En esa muda actitud que acaban por provocar los grandes males cuando se está en la impotencia de remediarlos, contemplaba Andrés a su hijita.

Una sorda irritación lo sublevaba, sentía despertarse en él un furor reconcentrado y ciego.

Habría querido que eso que le mataba a su Andrea, la enfermedad cobarde, y traidora revistiese una forma humana, material, fuese un hombre, una fiera, alguien, en fin, contra quien le quedara por lo menos el derecho, el recurso supremo de la defensa, a quien poder herir, matar, él a su vez.

Pero nada le era dado hacer... nada... se encontraba desarmado, vencido de antemano en aquella lucha terrible y desigual... Solo un milagro, solo Dios podía salvarla.

Dios... pero, ¡dónde estaba ese Dios, el Dios de misericordia y de bondad, el Dios omnipotente que miraba impasible tamañas iniquidades!

Él... ¡oh! ¡él había sido un bellaco, un miserable, que purgara sus culpas, que el cielo lo castigara, era justicia!

Pero ella la pobrecita, qué había hecho... ella la inocente, ¡que ni tiempo de vivir había tenido!

Verla sufrir, verla morir, y resignarse... ¡era espantoso!

No... imposible... algo debía haber... algo... algún remedio se conocía que curara, que calmara por lo menos; ¡la ciencia en suma no era una palabra hueca, una ironía!...

Corrió a su cuarto, abrió la biblioteca, sacó un libro de medicina: Bouchut, maladies des enfants, recorrió el índice, buscó el artículo: Crup, y ávidamente empezó a leer.

Leía una, dos, tres veces el mismo párrafo, sin saber, sin entender lo que leía, sin que una sola idea se fijara en su cabeza.

Las letras, las palabras, los renglones, pasaban en confusa procesión por delante de sus ojos, sin dejar rastro en él, como pasa la luz por los ojos de los ciegos.

En una enorme tensión intelectual trataba de aplicar sus facultades, concentraba sus esfuerzos de atención, se empeñaba en penetrar el sentido de términos nuevos para él, voces técnicas que hallaba a cada paso y que eran como manchas de tinta que le hubiesen derramado sobre el papel.

Ofuscado, loco, iba a tirar el libro lejos de sí, cuando, bruscamente, la palabra trementina allí escrita, despertó en él una reminiscencia.

Sí, estaba seguro, recordaba perfectamente, era una receta contra el crup, había guardado el recorte del diario, debía tenerlo.

Registró, revolvió largo rato los cajones del escritorio; en uno de ellos halló por fin lo que buscaba.

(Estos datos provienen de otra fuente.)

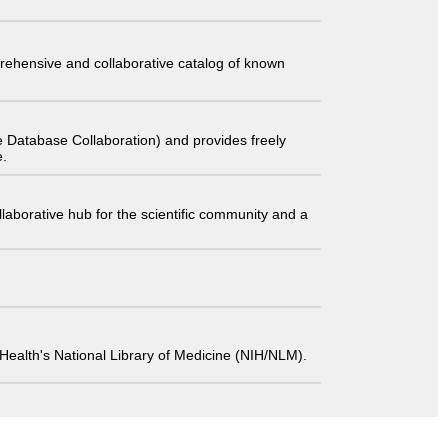
comprehensive and collaborative catalog of known
 Database Collaboration) and provides freely
e.
laborative hub for the scientific community and a
 of Health's National Library of Medicine (NIH/NLM).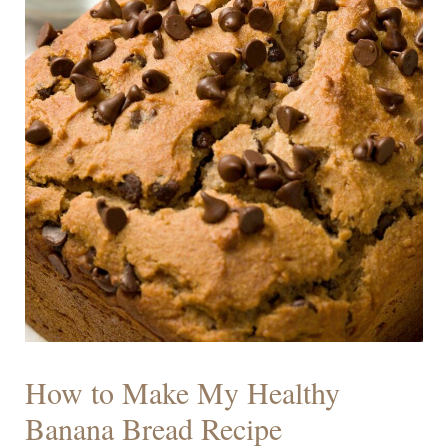
How to Make My Healthy
Banana Bread Recipe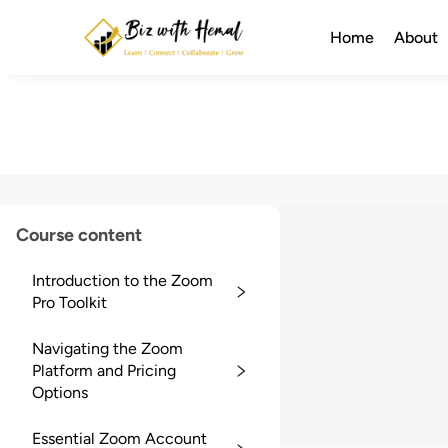
Home
About
Course content
Introduction to the Zoom
Pro Toolkit
Navigating the Zoom
Platform and Pricing
Options
Essential Zoom Account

Era, en efecto, una prescripción dirigida a combatir los estragos de la enfermedad.

Se aconsejaba quemar una mezcla de alquitrán y trementina en la habitación del enfermo; se aseguraba que el efecto era instantáneo, la curación segura y radical.

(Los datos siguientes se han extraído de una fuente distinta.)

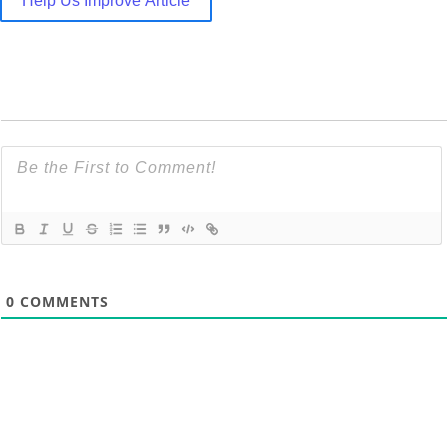
Help Us Improve Article
0
COMMENTS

Cortos momentos después, el líquido ardía en un brasero junto a la cama de Andrea.

Sordamente, al través de la espesa y fétida humareda que despedía, el ruido de la respiración de la niñita, el silbido característico del mal se dejaba percibir lamentable, estertoroso.

Habríase dicho que algún horrible y misterioso atentado se consumaba dentro de las paredes de aquel cuarto.

Pero Andrés y la tía Pepa que, sobrecogidos y mudos de dolor, esperaban tras de la puerta entornada, oyeron de pronto como si en las ansias mortales de la asfixia, el pecho de la desgraciada criatura estallara hecho pedazos.

Después, un silencio... un silencio profundo... ¡nada!

-Mi hija... mi hijita... ¡muerta, ha muerto! -gritó el padre precipitándose a la ventana y abriéndola de par en par, mientras la tía Pepa corría hacia la cama de la chiquita.

Hinchadas las facciones, lívida, los ojos fijos y vidriosos, sin el sudor que brotaba a gotas de su frente y el agitado ritmo de su aliento superficial y corto, se habría creído que en efecto la criatura era un cadáver:

-No, no te asustes... ¡Por Dios! ¡Andrés! ten calma... no está muerta... ¡vive, respira!...

La masa de humo, barrida por el viento, se disipaba.

Andrés, de pie, frente a la cama, había clavado la mirada sobre su hija, una mirada dura, siniestra, inmóvil, los ojos desmesuradamente abiertos, las pupilas enormemente dilatadas; una mirada de loco.

Quiso hablar, un sonido inarticulado, como un salvaje alarido salió de su garganta.

De un tirón, se arrancó la corbata, se abrió el cuello de la camisa y bruscamente, haciendo crisis el estado de parasismo nervioso en que se hallaba, cayó, se desplomó de rodillas, ocultando el rostro en las almohadas, sollozando.